Svensson L G, Antunes M D, Kinsley R H
S Afr Med J. 1985 May 25;67(21):853-7.
The major controversy in the surgical repair of acute traumatic rupture of the aorta (TRA) is about the need for distal perfusion and whether or not the benefits of clamping justify the risks involved. To resolve this issue, our experience and 596 cases of acute TRA reported in the English-language literature were reviewed. The operative mortality and incidence of paraplegia among patients who underwent total or partial cardiopulmonary bypass, local temporary aorto-aortic shunting or simple cross-clamping were analysed statistically. The respective mortality rates after the above three procedures were 16,7%, 11,4% and 5,8%, and mortality was significantly increased when distal perfusion techniques were used (P less than 0,01). The incidences of paraplegia among patients who underwent partial left heart bypass, temporary shunting and simple aortic cross-clamping were 2,2%, 2,3% and 5,8% respectively (the differences did not reach statistical significance). Methods of management are discussed. Simple aortic cross-clamping remains the method of choice in uncomplicated cases of acute TRA.

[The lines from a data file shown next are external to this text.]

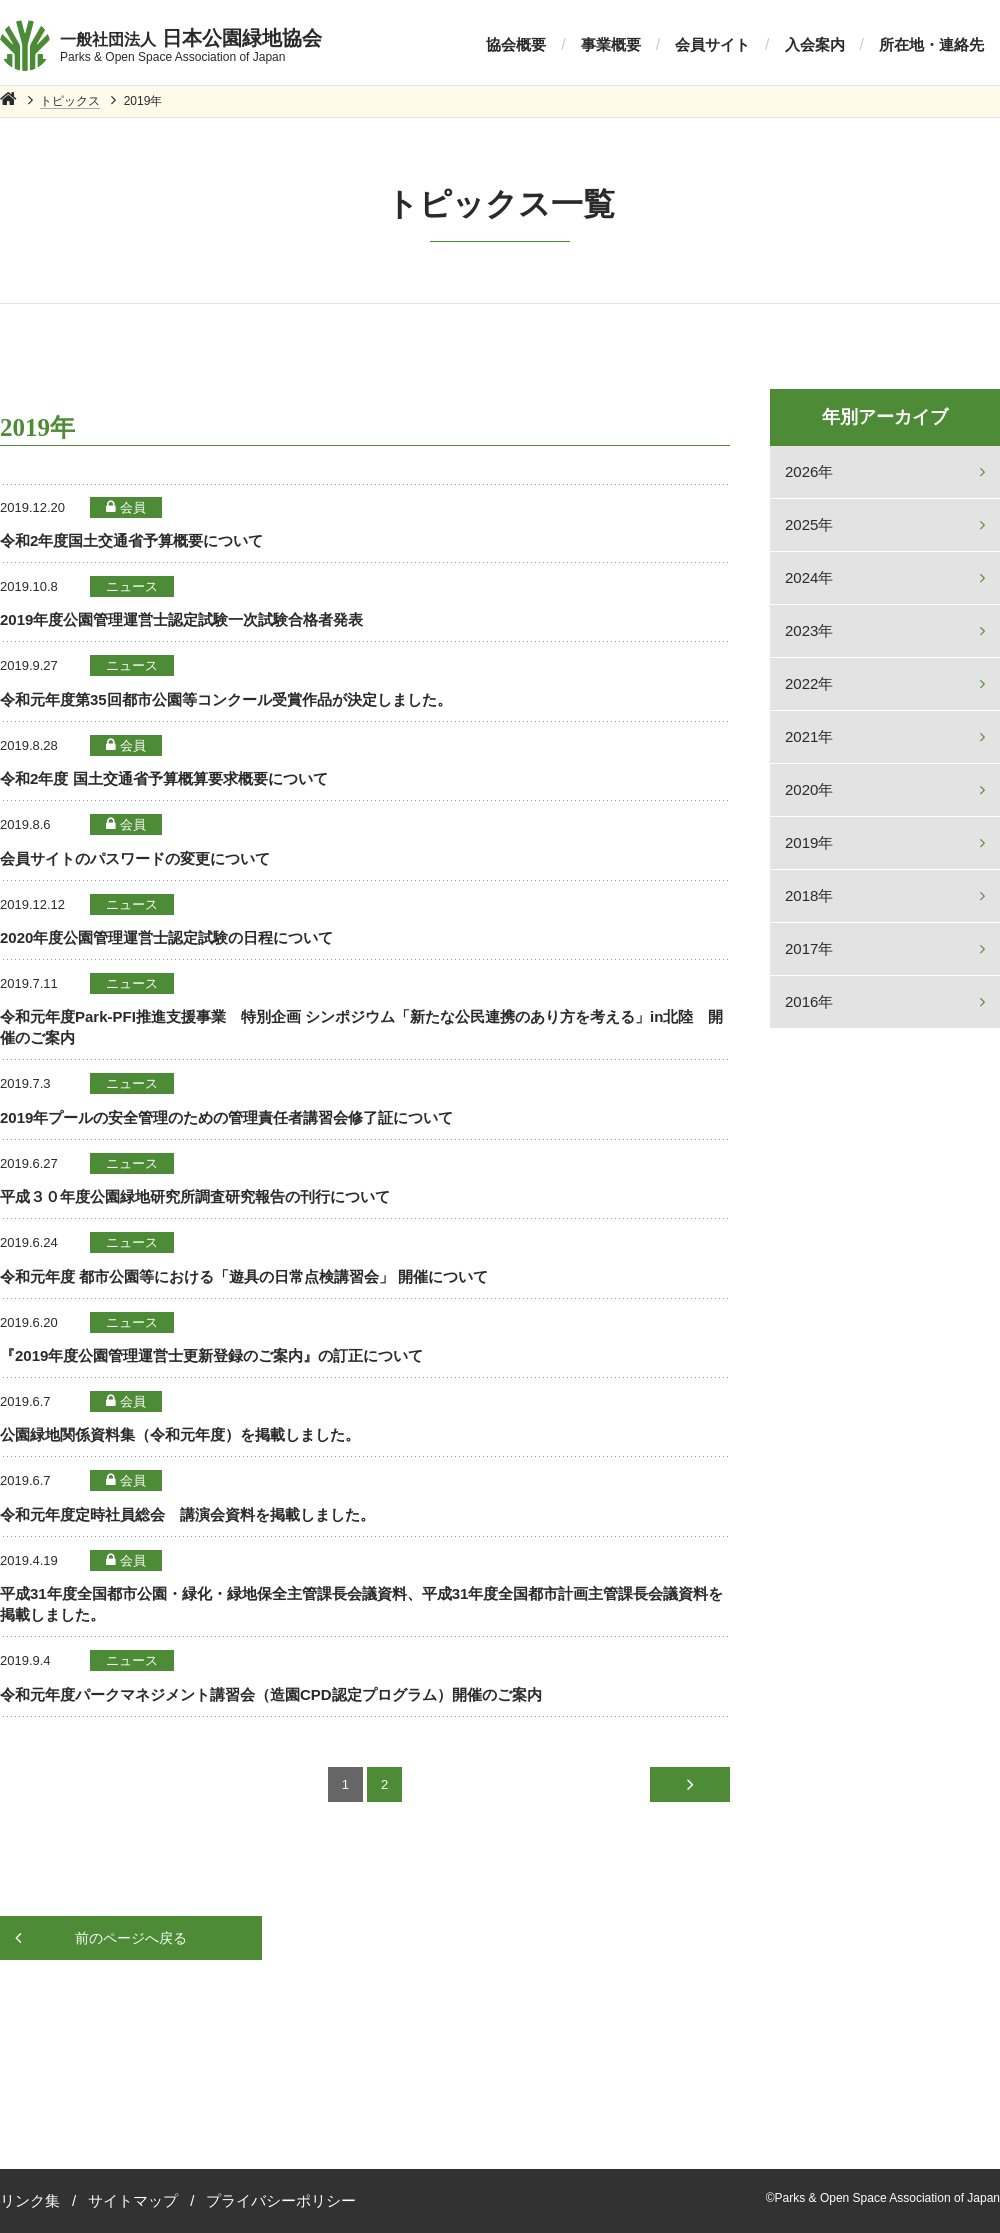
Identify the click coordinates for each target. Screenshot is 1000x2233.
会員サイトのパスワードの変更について (135, 858)
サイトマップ (133, 2200)
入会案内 (815, 44)
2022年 (809, 683)
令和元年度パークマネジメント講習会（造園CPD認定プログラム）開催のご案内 (271, 1694)
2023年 (809, 630)
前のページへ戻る (131, 1938)
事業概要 (611, 44)
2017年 (809, 948)
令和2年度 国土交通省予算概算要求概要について (164, 778)
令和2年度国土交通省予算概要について (131, 540)
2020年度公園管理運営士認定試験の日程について (166, 937)
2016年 (809, 1001)
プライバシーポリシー (281, 2200)
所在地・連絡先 (931, 44)
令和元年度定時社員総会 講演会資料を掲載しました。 (187, 1514)
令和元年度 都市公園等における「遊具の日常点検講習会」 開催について (244, 1276)
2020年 (809, 789)
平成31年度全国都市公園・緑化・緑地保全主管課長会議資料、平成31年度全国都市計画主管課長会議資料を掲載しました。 (361, 1604)
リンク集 (30, 2200)
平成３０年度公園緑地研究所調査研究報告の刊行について (195, 1196)
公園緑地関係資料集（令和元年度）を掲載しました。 (180, 1434)
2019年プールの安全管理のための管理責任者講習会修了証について (226, 1117)
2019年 (809, 842)
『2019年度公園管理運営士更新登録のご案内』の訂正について (211, 1355)
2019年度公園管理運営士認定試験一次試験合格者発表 (181, 619)
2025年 (809, 524)
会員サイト (712, 44)
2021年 (809, 736)
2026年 (809, 471)
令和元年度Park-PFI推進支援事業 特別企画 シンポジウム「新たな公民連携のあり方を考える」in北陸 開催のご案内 (361, 1027)
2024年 (809, 577)
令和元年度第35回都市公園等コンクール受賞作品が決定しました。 (226, 699)
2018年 (809, 895)
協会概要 (516, 44)
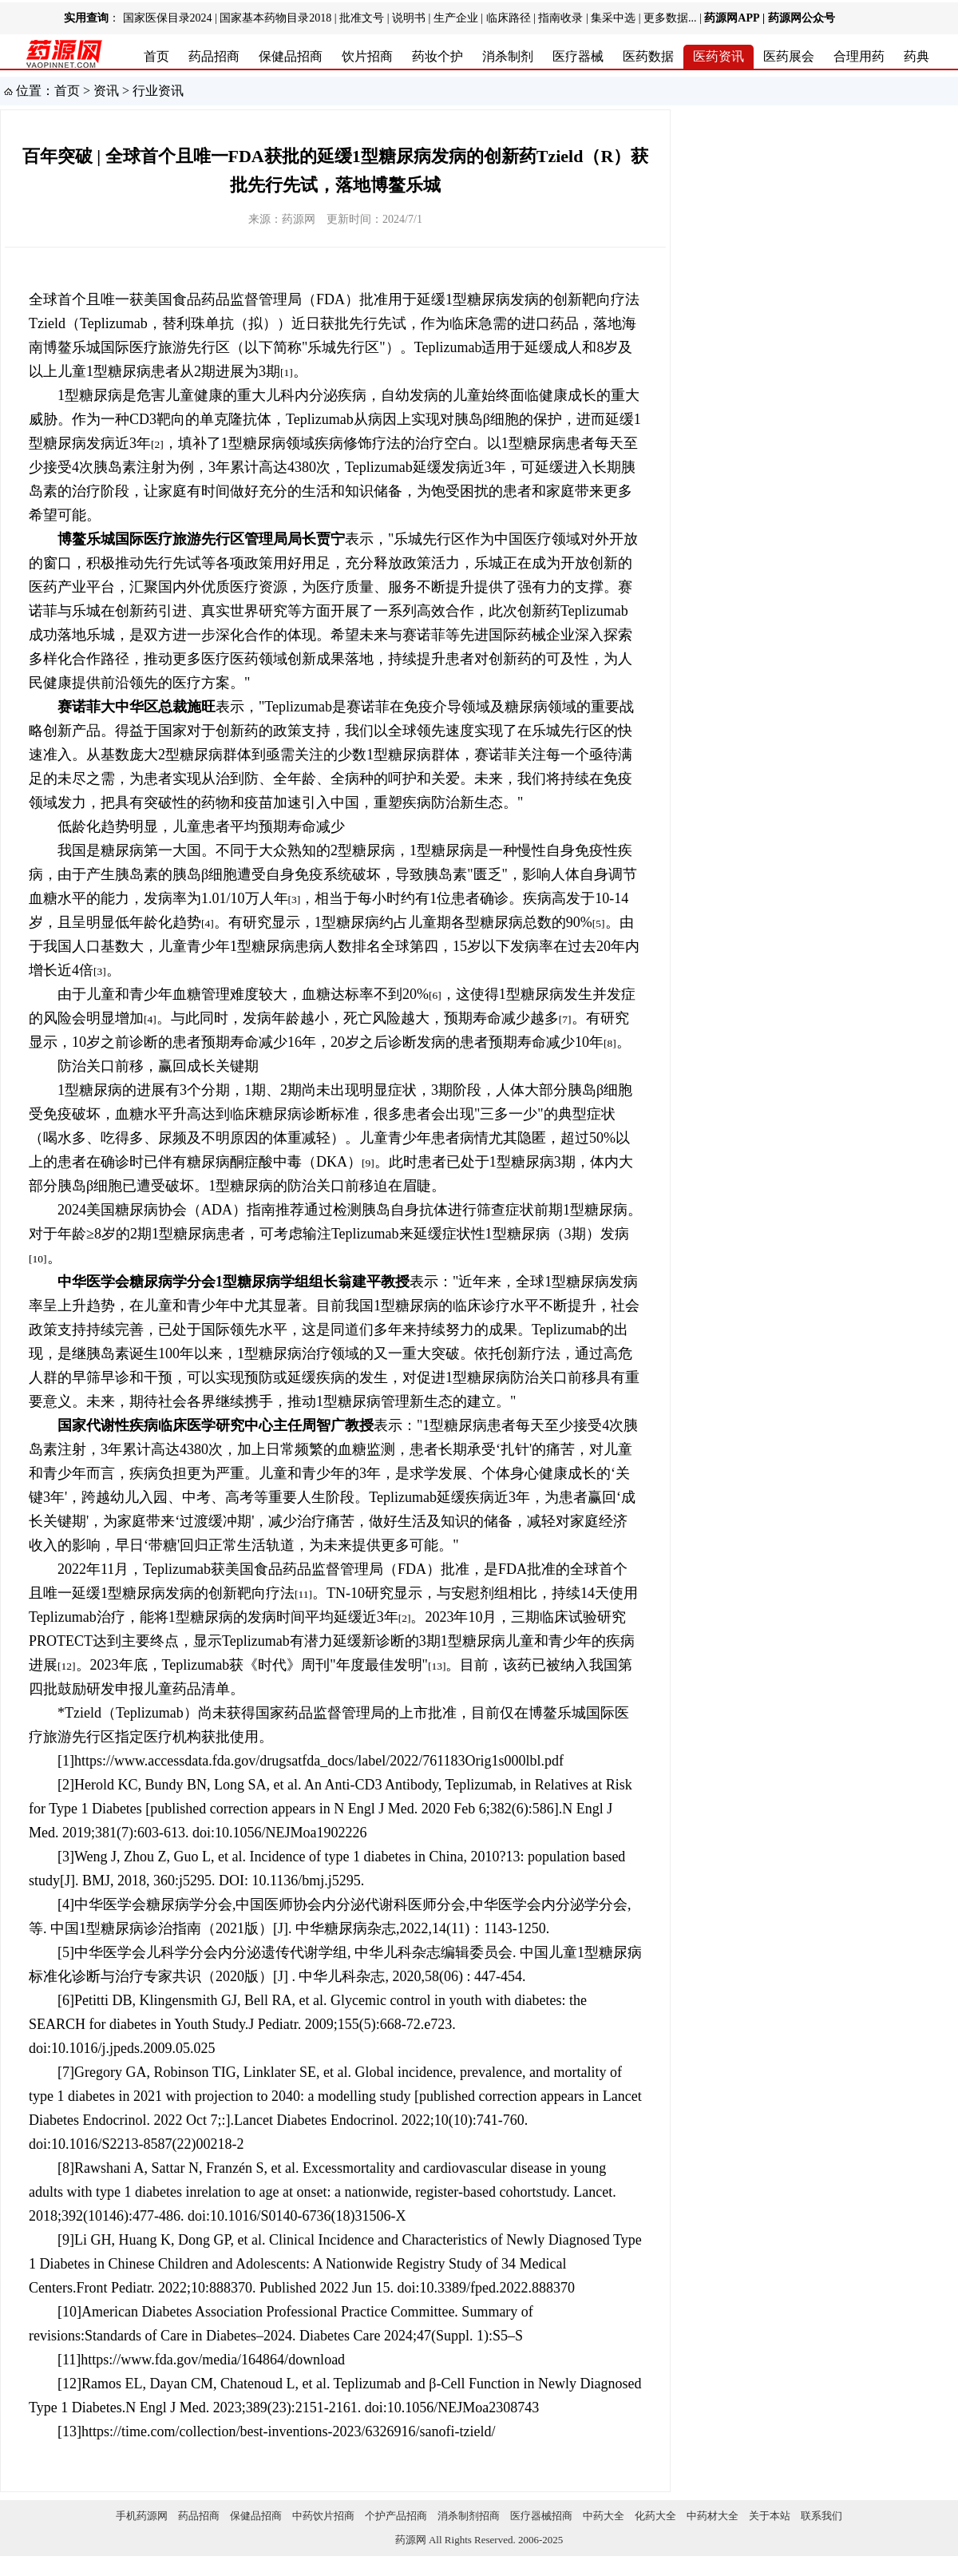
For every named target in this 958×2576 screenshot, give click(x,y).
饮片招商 (367, 56)
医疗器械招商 (541, 2516)
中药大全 (603, 2516)
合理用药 (859, 56)
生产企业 (455, 18)
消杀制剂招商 (468, 2516)
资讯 (106, 90)
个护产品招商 (396, 2516)
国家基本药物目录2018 (275, 18)
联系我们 (821, 2516)
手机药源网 (142, 2516)
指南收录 (560, 18)
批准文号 (361, 18)
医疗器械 (578, 56)
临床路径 (508, 18)
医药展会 (788, 56)
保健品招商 (291, 56)
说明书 (409, 18)
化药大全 (655, 2516)
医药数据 (648, 56)
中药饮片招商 (323, 2516)
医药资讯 (718, 56)
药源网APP (731, 18)
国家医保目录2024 (167, 18)
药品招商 (214, 56)
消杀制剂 (507, 56)
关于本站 (769, 2516)
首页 (156, 56)
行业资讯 (158, 90)
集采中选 (613, 18)
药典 (916, 56)
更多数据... (670, 18)
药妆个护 (437, 56)
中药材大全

急性创伤性主动脉破裂(TRA)手术修复中的主要争议在于是否需要进行远端灌注,以及阻断主动脉的益处是否能证明其所涉及的风险是合理的。为了解决这个问题,我们回顾了自己的经验以及英文文献中报道的596例急性TRA病例。对接受全心肺转流、部分心肺转流、局部临时主动脉 - 主动脉分流或单纯阻断主动脉的患者的手术死亡率和截瘫发生率进行了统计学分析。上述三种手术方法后的死亡率分别为16.7%、11.4%和5.8%,并且当使用远端灌注技术时死亡率显著增加(P小于0.01)。接受部分左心转流、临时分流和单纯主动脉阻断的患者截瘫发生率分别为2.2%、2.3%和5.8%(差异未达到统计学意义)。讨论了治疗方法。在急性TRA的非复杂病例中,单纯主动脉阻断仍然是首选方法。